La Croce Rossa sta tentando di mettere un pezza all’emergenza
umanitaria: pronti a partire ci sono 48 tonnellate di aiuti, ma nella
pratica è impossibile farli arrivare alla popolazione. Per questa
ragione sia la Russia che l’Onu hanno chiesto l’apertura di un
corridoio umanitario, un cessate il fuoco temporaneo che permetta di
soccorrere i feriti e di portare aiuti alle comunità più colpite. Una
richiesta che arriva anche dalla vera preda dell’attacco allo Yemen:
l’Iran. Ieri da Ankara, dove ha incontrato il presidente turco
Erdogan, il presidente iraniano Rowhani ha fatto appello alla coalizione
anti-Houthi perché interrompa i raid e il bagno di sangue in corso in
Yemen.
Per ora l’Iran, accusato da mesi di essere il sostenitore del
movimento sciita Houthi e suo finanziatore dietro le quinte, ha
preferito rispondere solo a parole, almeno ufficialmente, alla violenta
offensiva saudita e sunnita. Dalla sua parte ha le vittorie
registrate in Iraq, dove si è messo a capo della liberazione di Tikrit, e
l’accordo preliminare con il 5+1 sul programma nucleare. Un risultato
che ammorbidisce anche il novello sultano Erdogan, impegnato da
anni nell’indebolimento dell’asse sciita Iran-Siria. Se fino a pochi
giorni fa la Turchia accusava Teheran di essere dietro l’avanzata Houthi
e aderiva con entusiasmo alla coalizione anti-sciita, ieri ad Ankara
Erdogan ha fatto un passo indietro a favore del business: i due paesi si
sono accordati per incrementare gli scambi commerciali fino a
raggiungere il valore di 28 miliardi di dollari entro l’anno.
Chi non cede, proseguendo in una politica estera quasi
schizofrenica, sono gli Stati Uniti che ieri hanno promesso l’invio di
aiuti militari alla coalizione di Riyadh, dopo aver già messo a disposizione i servizi di intelligence. Ieri il vice segretario di Stato
Antony Blinken ha parlato dalla capitale saudita annunciando la prossima
consegna, accusando gli Houthi e le forze fedeli all’ex presidente
Saleh di aver provocato il collasso economico del paese e la distruzione
delle sue istituzioni.
A pagarne le spese è la popolazione civile: le bombe saudite hanno
centrato ieri una scuola a Ibb, città meridionale, uccidendo almeno tre
studenti. L’obiettivo, dicono, era la base militare al Hamza utilizzata
dai ribelli Houthi. Che, però, nonostante due settimane di
bombardamenti, continua a segnare punti a proprio favore.

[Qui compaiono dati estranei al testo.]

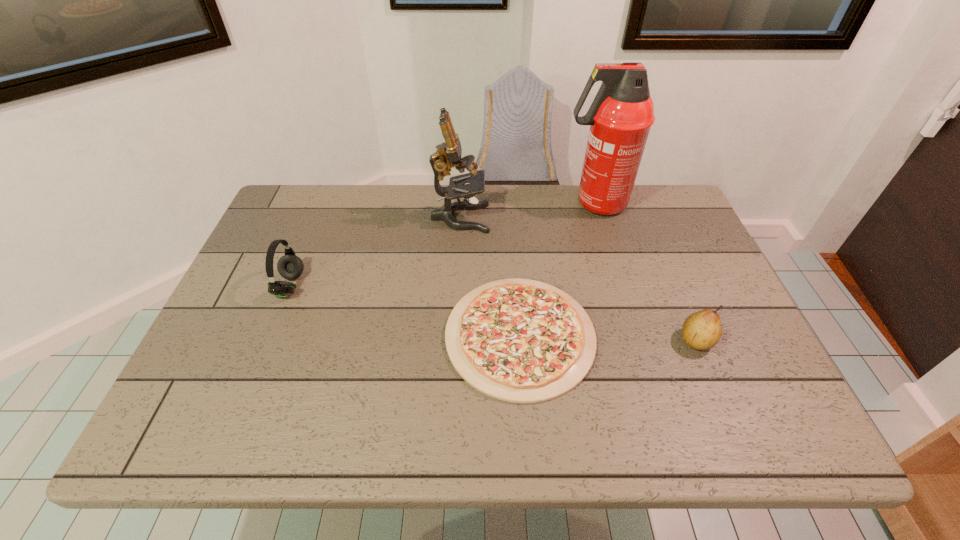 Identify the location of free space located on the ear cups of the headset. (455, 286).

Image resolution: width=960 pixels, height=540 pixels. I want to click on vacant space positioned on the front of the pear, so click(x=713, y=383).

Where is `vacant space located 0.250m on the back of the pizza`? The width and height of the screenshot is (960, 540). vacant space located 0.250m on the back of the pizza is located at coordinates (511, 221).

Where is `fire extinguisher that is at the far edge`? The height and width of the screenshot is (540, 960). fire extinguisher that is at the far edge is located at coordinates (620, 117).

This screenshot has height=540, width=960. What are the coordinates of `microscope located in the far edge section of the desktop` in the screenshot? It's located at (448, 155).

Identify the location of object located at the near edge. The width and height of the screenshot is (960, 540). (523, 341).

You are a GUI agent. You are given a task and a screenshot of the screen. Output one action in this format:
    pyautogui.click(x=<x>, y=<y>)
    Task: Click on the object located in the left edge section of the desktop
    
    Given the screenshot: What is the action you would take?
    pyautogui.click(x=289, y=266)

The width and height of the screenshot is (960, 540). Identify the location of fire extinguisher present at the right edge. (620, 117).

Where is `pear located at the right edge`? pear located at the right edge is located at coordinates (702, 330).

Identify the location of object that is at the far right corner. The image size is (960, 540). (620, 117). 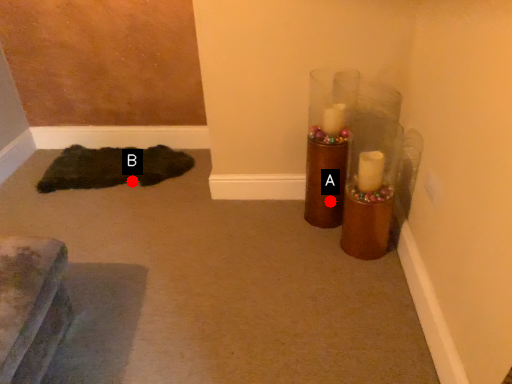 Question: Two points are circled on the image, labeled by A and B beside each circle. Among these points, which one is farthest from the camera?

Choices:
 (A) A is further
 (B) B is further

Answer: (B) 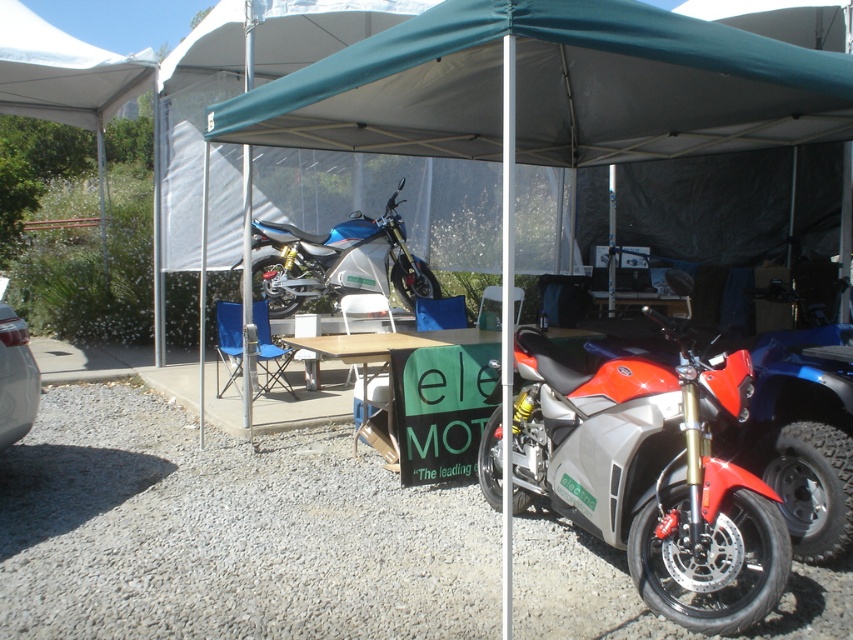 You are standing in front of the canopy tent and want to walk from the blue metallic motorcycle at center to the metallic silver car at lower left. Which direction should you move relative to the motorcycle?

You should move towards the lower left direction relative to the blue metallic motorcycle at center to reach the metallic silver car at lower left since the motorcycle is closer to you than the car.

You are a photographer setting up for a shoot under the large canopy tent. You need to position a light source so that it illuminates both the matte silver motorcycle at center and the blue metallic motorcycle at center without casting shadows on the backdrop. Given their height difference, which motorcycle should the light be angled towards first?

The matte silver motorcycle at center is taller than the blue metallic motorcycle at center, so the light should be angled towards the matte silver motorcycle at center first to ensure both are properly illuminated without casting shadows on the backdrop.

You are a photographer setting up for a photoshoot under the canopy tent. You need to position a light to the left of the matte silver motorcycle at center and another light to the right of the blue metallic motorcycle at center. Will the two lights be placed on the same side relative to each other?

The matte silver motorcycle at center is positioned on the right side of the blue metallic motorcycle at center. Therefore, placing a light to the left of the matte silver motorcycle and another to the right of the blue metallic motorcycle would result in the lights being on opposite sides of the motorcycles. The light on the matte silver motorcycle would be to the left of it, which would be the same side as the right side of the blue metallic motorcycle. However, since the blue metallic motorcycle is to 1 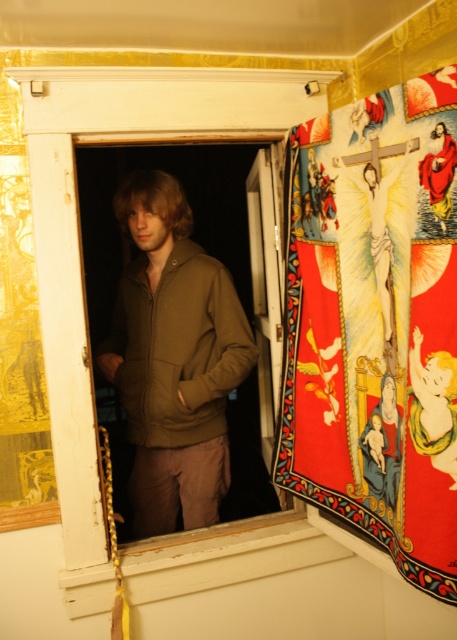 Based on the photo, you are standing in the doorway and want to hang a new picture frame exactly where the vibrant fabric tapestry at right is currently hanging. According to the coordinates provided, where should you place the new frame?

The vibrant fabric tapestry at right is located at point (x=376, y=323), so you should place the new picture frame at those coordinates to match its current position. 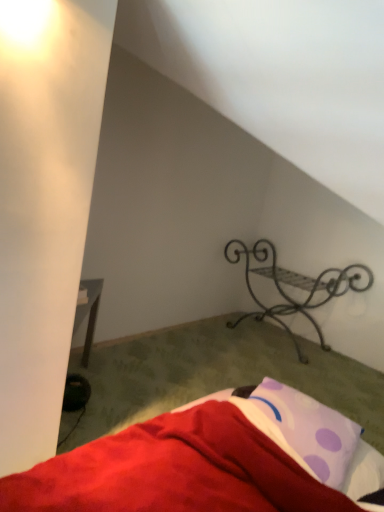 Where is `red soft fabric bed at lower right`? red soft fabric bed at lower right is located at coordinates (205, 460).

Image resolution: width=384 pixels, height=512 pixels. Find the location of `purple dotted pillow at lower right`. purple dotted pillow at lower right is located at coordinates pyautogui.click(x=309, y=430).

Find the location of a particular element. The width and height of the screenshot is (384, 512). red soft fabric bed at lower right is located at coordinates (205, 460).

Is black wrought iron shelf at upper right far from purple dotted pillow at lower right?

That's right, there is a large distance between black wrought iron shelf at upper right and purple dotted pillow at lower right.

Considering their positions, is black wrought iron shelf at upper right located in front of or behind purple dotted pillow at lower right?

In the image, black wrought iron shelf at upper right appears behind purple dotted pillow at lower right.

Consider the image. Is black wrought iron shelf at upper right facing towards purple dotted pillow at lower right?

Yes, black wrought iron shelf at upper right is aimed at purple dotted pillow at lower right.

From their relative heights in the image, would you say black wrought iron shelf at upper right is taller or shorter than purple dotted pillow at lower right?

Considering their sizes, black wrought iron shelf at upper right has more height than purple dotted pillow at lower right.

Considering the sizes of objects black wrought iron shelf at upper right and red soft fabric bed at lower right in the image provided, who is thinner, black wrought iron shelf at upper right or red soft fabric bed at lower right?

black wrought iron shelf at upper right.

The height and width of the screenshot is (512, 384). In the image, there is a black wrought iron shelf at upper right. Identify the location of bed below it (from a real-world perspective). (205, 460).

What's the angular difference between black wrought iron shelf at upper right and red soft fabric bed at lower right's facing directions?

The facing directions of black wrought iron shelf at upper right and red soft fabric bed at lower right are 0.746 degrees apart.

Can you confirm if black wrought iron shelf at upper right is shorter than red soft fabric bed at lower right?

No.

Would you consider red soft fabric bed at lower right to be distant from purple dotted pillow at lower right?

red soft fabric bed at lower right is actually quite close to purple dotted pillow at lower right.

Based on the photo, is red soft fabric bed at lower right oriented towards purple dotted pillow at lower right?

No, red soft fabric bed at lower right does not turn towards purple dotted pillow at lower right.

From a real-world perspective, is red soft fabric bed at lower right above or below purple dotted pillow at lower right?

From a real-world perspective, red soft fabric bed at lower right is physically below purple dotted pillow at lower right.

Does red soft fabric bed at lower right contain purple dotted pillow at lower right?

No, red soft fabric bed at lower right does not contain purple dotted pillow at lower right.

Looking at this image, from a real-world perspective, is purple dotted pillow at lower right on top of red soft fabric bed at lower right?

Yes.

Is purple dotted pillow at lower right positioned behind red soft fabric bed at lower right?

Yes, it is.

Is point (341, 473) positioned after point (283, 498)?

That is True.

From the picture: Can you tell me how much purple dotted pillow at lower right and red soft fabric bed at lower right differ in facing direction?

88.1 degrees.

Locate an element on the screen. The height and width of the screenshot is (512, 384). furniture above the red soft fabric bed at lower right (from the image's perspective) is located at coordinates (295, 286).

Is red soft fabric bed at lower right not inside black wrought iron shelf at upper right?

Yes, red soft fabric bed at lower right is outside of black wrought iron shelf at upper right.

Considering the sizes of objects red soft fabric bed at lower right and black wrought iron shelf at upper right in the image provided, who is shorter, red soft fabric bed at lower right or black wrought iron shelf at upper right?

Standing shorter between the two is red soft fabric bed at lower right.

How many degrees apart are the facing directions of red soft fabric bed at lower right and black wrought iron shelf at upper right?

red soft fabric bed at lower right and black wrought iron shelf at upper right are facing 0.746 degrees away from each other.

Considering the sizes of objects purple dotted pillow at lower right and black wrought iron shelf at upper right in the image provided, who is wider, purple dotted pillow at lower right or black wrought iron shelf at upper right?

With larger width is black wrought iron shelf at upper right.

From a real-world perspective, is purple dotted pillow at lower right above or below black wrought iron shelf at upper right?

purple dotted pillow at lower right is situated higher than black wrought iron shelf at upper right in the real world.

You are a GUI agent. You are given a task and a screenshot of the screen. Output one action in this format:
    pyautogui.click(x=<x>, y=<y>)
    Task: Click on the furniture that appears above the purple dotted pillow at lower right (from the image's perspective)
    The height and width of the screenshot is (512, 384).
    Given the screenshot: What is the action you would take?
    pyautogui.click(x=295, y=286)

From the picture: Is purple dotted pillow at lower right taller than black wrought iron shelf at upper right?

In fact, purple dotted pillow at lower right may be shorter than black wrought iron shelf at upper right.

Find the location of a particular element. Image resolution: width=384 pixels, height=512 pixels. furniture behind the purple dotted pillow at lower right is located at coordinates (295, 286).

The image size is (384, 512). Find the location of `bed below the black wrought iron shelf at upper right (from a real-world perspective)`. bed below the black wrought iron shelf at upper right (from a real-world perspective) is located at coordinates (205, 460).

When comparing their distances from red soft fabric bed at lower right, does purple dotted pillow at lower right or black wrought iron shelf at upper right seem closer?

purple dotted pillow at lower right is positioned closer to the anchor red soft fabric bed at lower right.

Considering their positions, is black wrought iron shelf at upper right positioned further to red soft fabric bed at lower right than purple dotted pillow at lower right?

black wrought iron shelf at upper right is further to red soft fabric bed at lower right.

From the image, which object appears to be farther from black wrought iron shelf at upper right, red soft fabric bed at lower right or purple dotted pillow at lower right?

The object further to black wrought iron shelf at upper right is red soft fabric bed at lower right.

Looking at the image, which one is located further to black wrought iron shelf at upper right, purple dotted pillow at lower right or red soft fabric bed at lower right?

red soft fabric bed at lower right is further to black wrought iron shelf at upper right.

Which object lies further to the anchor point purple dotted pillow at lower right, red soft fabric bed at lower right or black wrought iron shelf at upper right?

The object further to purple dotted pillow at lower right is black wrought iron shelf at upper right.

From the image, which object appears to be nearer to purple dotted pillow at lower right, black wrought iron shelf at upper right or red soft fabric bed at lower right?

red soft fabric bed at lower right is positioned closer to the anchor purple dotted pillow at lower right.

Locate an element on the screen. The image size is (384, 512). pillow positioned between red soft fabric bed at lower right and black wrought iron shelf at upper right from near to far is located at coordinates (309, 430). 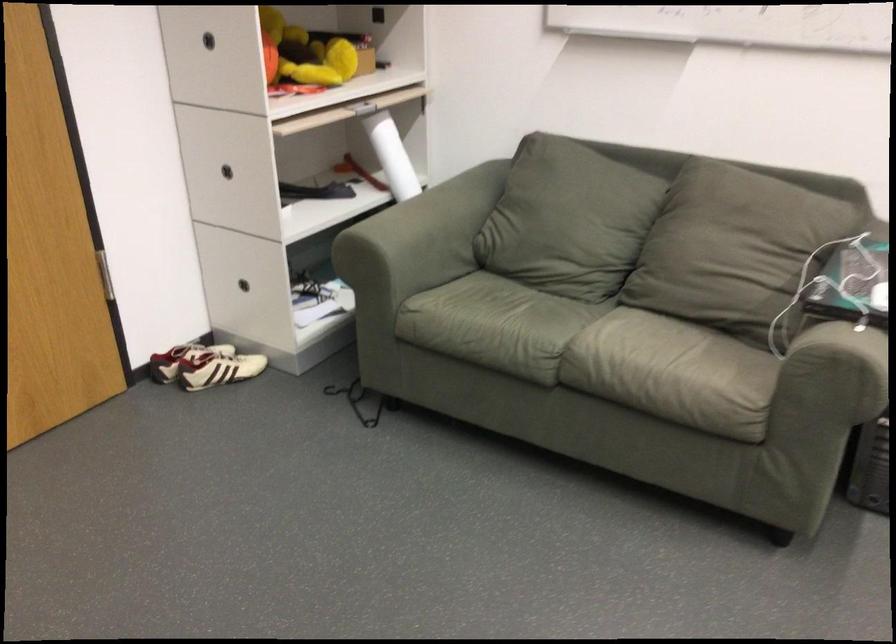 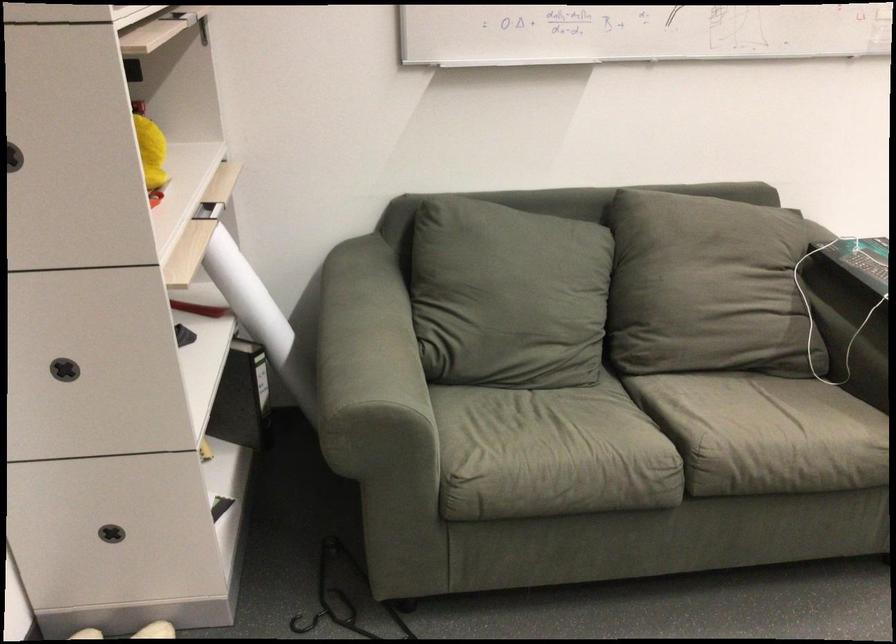 Where in the second image is the point corresponding to [554,339] from the first image?

(653, 444) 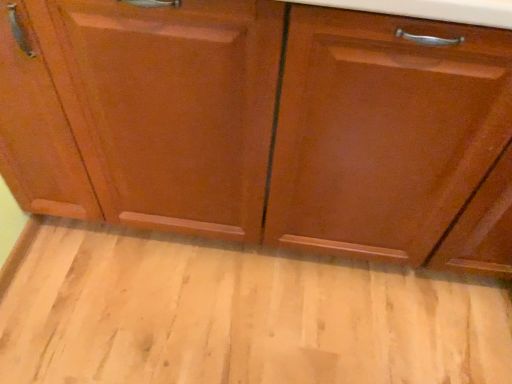 Question: Does point (270, 268) appear closer or farther from the camera than point (438, 18)?

Choices:
 (A) closer
 (B) farther

Answer: (B)

Question: Relative to glossy wood drawer at right, is matte wood floor at lower center in front or behind?

Choices:
 (A) behind
 (B) front

Answer: (A)

Question: From a real-world perspective, is matte wood floor at lower center positioned above or below glossy wood drawer at right?

Choices:
 (A) below
 (B) above

Answer: (A)

Question: Looking at their shapes, would you say glossy wood drawer at right is wider or thinner than matte wood floor at lower center?

Choices:
 (A) wide
 (B) thin

Answer: (B)

Question: From a real-world perspective, is glossy wood drawer at right positioned above or below matte wood floor at lower center?

Choices:
 (A) below
 (B) above

Answer: (B)

Question: From the image's perspective, is glossy wood drawer at right located above or below matte wood floor at lower center?

Choices:
 (A) below
 (B) above

Answer: (B)

Question: Is glossy wood drawer at right situated inside matte wood floor at lower center or outside?

Choices:
 (A) outside
 (B) inside

Answer: (A)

Ad avanzare è però anche al Qaeda nella Penisola Arabica,
il più forte braccio dell’organizzazione islamista, che nel caos che
regna in Yemen trova nuova forza: ieri sospetti qaedisti hanno preso
d’assalto un valico di confine con l’Arabia Saudita, uccidendo due
soldati, nella provincia di Hadramout, e assumendo il controllo di una
base nei pressi della città di Manwakh, a nord est di Sana’a.